Authentication Modes

[irasmith]

I have noticed that when dealing with ASP.NET applications that need a database back end, you have the options of using either Windows integrated security or using SQL Server authentication.

I have done some searching on my own and I have not been able to find resources which discuss the pros and cons of each approach, which one is the suggested approach to use as best overall, and the like.

Can someone either point me to resources that disucss these matters or perhaps if no resources exist then drop a reply back with some of their own personal thoughts and experiences on this matter?

 

[PlausiblyDamp]

The main advantage of windows integrated is that if you are in a domain environment anyway then all the user / group management can be done through the existing infrastructure without the need to create and manage users and roles in both the database and the domain.

SQL authentication removes the need for windows integration and allows SQL to maintain its own list of users, passwords and roles and these can be used quite easily with a connection string.

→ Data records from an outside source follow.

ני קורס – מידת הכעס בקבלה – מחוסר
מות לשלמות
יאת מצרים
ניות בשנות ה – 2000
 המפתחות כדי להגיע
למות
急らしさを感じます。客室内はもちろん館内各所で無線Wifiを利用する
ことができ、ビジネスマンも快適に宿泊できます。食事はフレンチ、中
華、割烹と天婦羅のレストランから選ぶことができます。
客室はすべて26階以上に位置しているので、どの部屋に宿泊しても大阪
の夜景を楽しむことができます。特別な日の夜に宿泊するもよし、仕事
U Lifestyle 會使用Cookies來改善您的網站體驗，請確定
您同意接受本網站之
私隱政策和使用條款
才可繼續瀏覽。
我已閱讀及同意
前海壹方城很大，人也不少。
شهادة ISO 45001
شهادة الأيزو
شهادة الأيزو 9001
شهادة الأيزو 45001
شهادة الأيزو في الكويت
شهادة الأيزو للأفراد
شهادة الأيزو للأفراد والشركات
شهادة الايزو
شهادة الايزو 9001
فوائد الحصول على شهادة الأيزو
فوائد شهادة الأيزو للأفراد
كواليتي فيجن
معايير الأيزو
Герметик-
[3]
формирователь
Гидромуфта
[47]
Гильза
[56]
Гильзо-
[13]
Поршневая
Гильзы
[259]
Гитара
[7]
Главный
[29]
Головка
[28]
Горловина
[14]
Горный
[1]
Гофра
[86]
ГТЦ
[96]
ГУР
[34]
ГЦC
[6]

Be aware that the current imlpementation of SQL authentication uses a weak encryption mechanism when transmitting the password from the client to the server and a network sniffer could easily intercept this (or encrypt the SQL connection), whereas windows authentication doesnt rely on a password being sent from the client to SQL at all.

 

[irasmith]

Interesting to note some of the differences between the two methods. For those reasons mentioned, I can see why in an Intranet environment using Windows Authentication would be the better choice to keep the maintenance overhead low and the like.

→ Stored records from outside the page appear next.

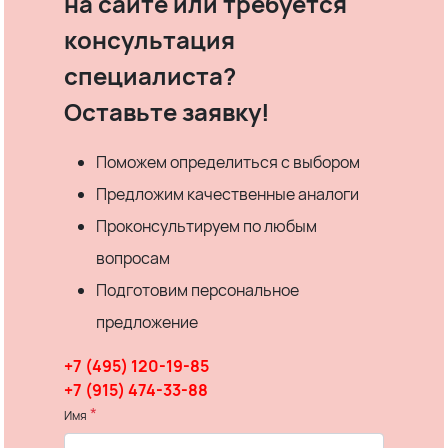
на сайте или требуется
консультация
специалиста?
Оставьте заявку!
Поможем определиться с выбором
Предложим качественные аналоги
Проконсультируем по любым
вопросам
Подготовим персональное
предложение
+7 (495) 120-19-85
+7 (915) 474-33-88
*
Имя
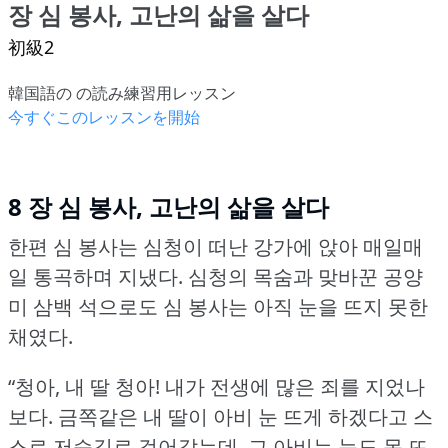
장 심 봉사, 고난의 삶을 살다
初級2
韓国語の の読み練習用レッスン
今すぐこのレッスンを開始
8 장 심 봉사, 고난의 삶을 살다
한편 심 봉사는 심청이 떠난 강가에 앉아 매일매
일 통곡하며 지냈다.
심청의 목숨과 맞바꾼 공양
미 삼백 석으로도 심 봉사는 아직 눈을 뜨지 못한
채였다.
“청아, 내 딸 청아!
내가 전생에 많은 죄를 지었나
보다.
금쪽같은 내 딸이 아비 눈 뜨게 하겠다고 스
스로 저승길로 걸어갔는데, 그 아비는 눈도 못 뜨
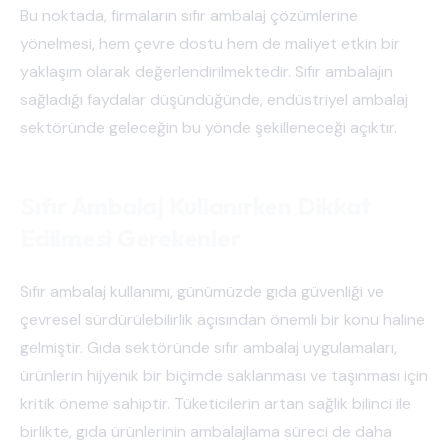
Bu noktada, firmaların sıfır ambalaj çözümlerine
yönelmesi, hem çevre dostu hem de maliyet etkin bir
yaklaşım olarak değerlendirilmektedir. Sıfır ambalajın
sağladığı faydalar düşündüğünde, endüstriyel ambalaj
sektöründe geleceğin bu yönde şekilleneceği açıktır.
Sıfır Ambalaj Kullanırken Dikkat
Edilmesi Gerekenler
Sıfır ambalaj kullanımı, günümüzde gıda güvenliği ve
çevresel sürdürülebilirlik açısından önemli bir konu haline
gelmiştir. Gıda sektöründe sıfır ambalaj uygulamaları,
ürünlerin hijyenik bir biçimde saklanması ve taşınması için
kritik öneme sahiptir. Tüketicilerin artan sağlık bilinci ile
birlikte, gıda ürünlerinin ambalajlama süreci de daha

In an Internet setting where you have the web application on a web server in a DMZ zone and a SQL server behind a firewall, you really have to use SQL authentication in order to make the connection to the SQL box from the web application, or at least in my mind that is how I would see it needing to be set up. You wouldnt be in a domain environment under those conditions for Windows authentiation to work or at least I dont see how you could be.

 

[PlausiblyDamp]

It also depends on how your web application is managing authentication - if it is simply taking a user name / password and creating the ConnectionString from this then SQL authentication seems easier; however it will result in separate connections for each user due to the differing user accounts.
If the Web application provides its own authentication / authorisation mechanism then it could simply access the DB as a single user and take advantage of things like connection pooling to increase performance and will not lock your front end into an overly simplistic model defined by the DB schema (although this could also be acheived by having the app always login as the same SQL user regardless).
The web server wouldnt need to be part of the domain but via impersonation could logon against the domain as long as the required ports have been opened going from the DMZ to the corporate network.

 

[irasmith]

Would anyone happen to know at this point if the encryption is stronger within SQL 2005 when using SQL Authentication mode in a .NET based web application?